Monitoring Processes Using ^PERFSAMPLE
This topic describes the ^PERFSAMPLE utility, a tool for analyzing InterSystems IRIS® data platform processes. The utility process activity on a live system and presents an easily navigable breakdown of the sampled activity, which can provide insights into your system. For example, you may discover application bottlenecks by checking ECP requests, or identify overall system bottlenecks by reviewing the types of wait events.
To get started, run ^PERFSAMPLE from the %SYS namespace on an InterSystems IRIS instance of interest:
USER>set $namespace = "%SYS" %SYS>do ^PERFSAMPLE
For more general information about InterSystems processes, see Controlling InterSystems IRIS Processes.
The following message appears as soon as you run ^PERFSAMPLE:
This utility performs high frequency sampling of processes on the system, analyzing and counting data points in different ways to understand where processes are spending most of their time. On ECP Data Servers, this also offers sampling of the current request being processed and the states of the ECPSvrW daemons doing the processing. 1) Sample Local Process Activity 2) Sample ECP Server Requests Option?

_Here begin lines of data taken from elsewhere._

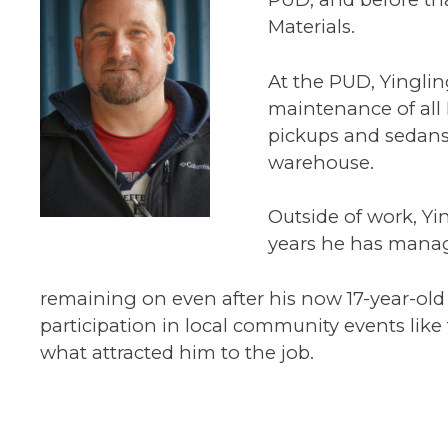
Materials.
At the PUD, Yingli
maintenance of all 
pickups and sedans
warehouse.
Outside of work, Yin
years he has manage
remaining on even after his now 17-year-old
participation in local community events like
what attracted him to the job.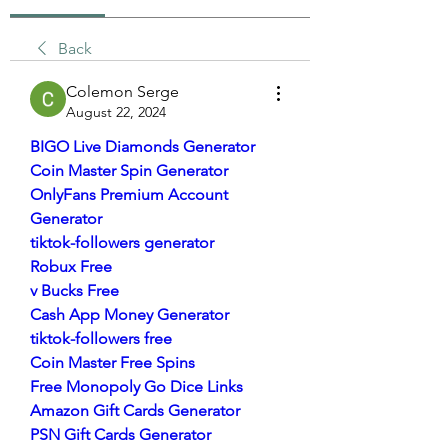
Back
Colemon Serge
August 22, 2024
BIGO Live Diamonds Generator
Coin Master Spin Generator
OnlyFans Premium Account 
Generator
tiktok-followers generator
Robux Free
v Bucks Free
Cash App Money Generator
tiktok-followers free
Coin Master Free Spins
Free Monopoly Go Dice Links
Amazon Gift Cards Generator
PSN Gift Cards Generator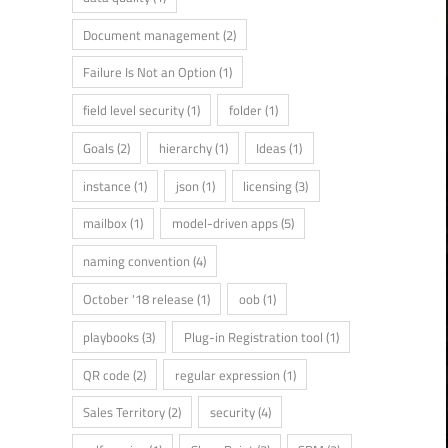
Document management
(2)
Failure Is Not an Option
(1)
field level security
(1)
folder
(1)
Goals
(2)
hierarchy
(1)
Ideas
(1)
instance
(1)
json
(1)
licensing
(3)
mailbox
(1)
model-driven apps
(5)
naming convention
(4)
October '18 release
(1)
oob
(1)
playbooks
(3)
Plug-in Registration tool
(1)
QR code
(2)
regular expression
(1)
Sales Territory
(2)
security
(4)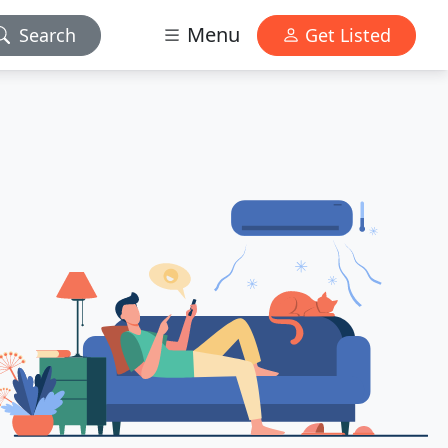
Menu
Search
Get Listed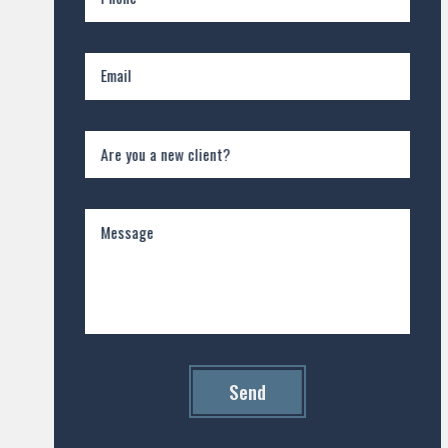
Email
Are you a new client?
Message
Send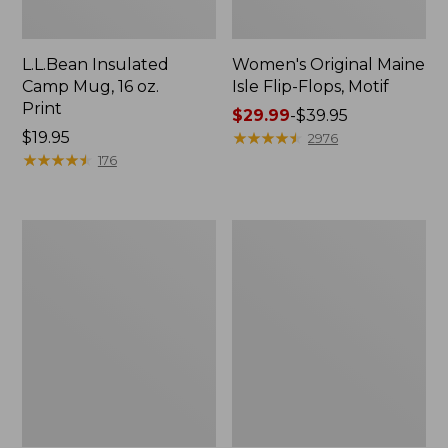
L.L.Bean Insulated
Women's Original Maine
Camp Mug, 16 oz.
Isle Flip-Flops, Motif
Print
Price
$29.99
-
$39.95
Price:
$19.95
range
★
★
★
★
★
★
★
★
★
★
2976
$19.95
★
★
★
★
★
★
★
★
★
★
from:
176
$29.99
to:
$39.95
Women's
Personal
Bean's
Organizer
Seacoast
Toiletry
Seersucker
Kit
Pajama
Pant
Set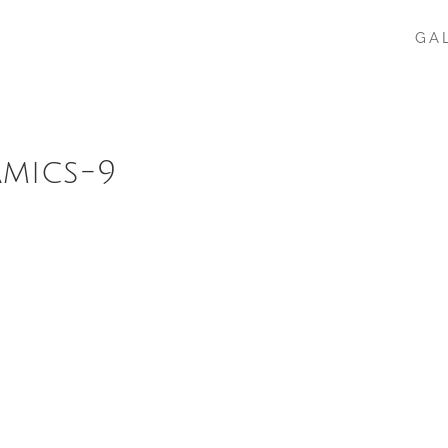
GA
amics-9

If the instance has no incoming ECP connections from ECP clients (application servers), option 1 above is automatically selected.
You are then prompted to enter the following information:
What processes or ECP connections to sample.
Whether to ignore samples where the process is in any of the following states: READ, READW, EVTW, HANG, SLCT, SLCTW, and RUNW. When sampling ECP connections, only events where the ECPSvrW process is non-idle are recorded.
Selecting YES (the default) reduces the number of events that ^PERFSAMPLE records. When monitoring many processes, this speeds analysis and uses less memory.
Number of samples to collect per second.
Total number of seconds to collect samples.
In the Terminal, the prompts look like:
Enter a list of PIDs, * for all, or ? for ^%SS display: * Ignore samples where the process appears idle (READ, HANG, etc)? Yes => Sample rate per second: 1000 => Number of seconds to sample: 30 =>
Examining and Analyzing Samples
After collecting the samples, you may view an analysis. An analysis is a summary of one or more dimensions, or components, of the sampled processes. That is, an analysis sorts the sampled information according to the selected dimensions.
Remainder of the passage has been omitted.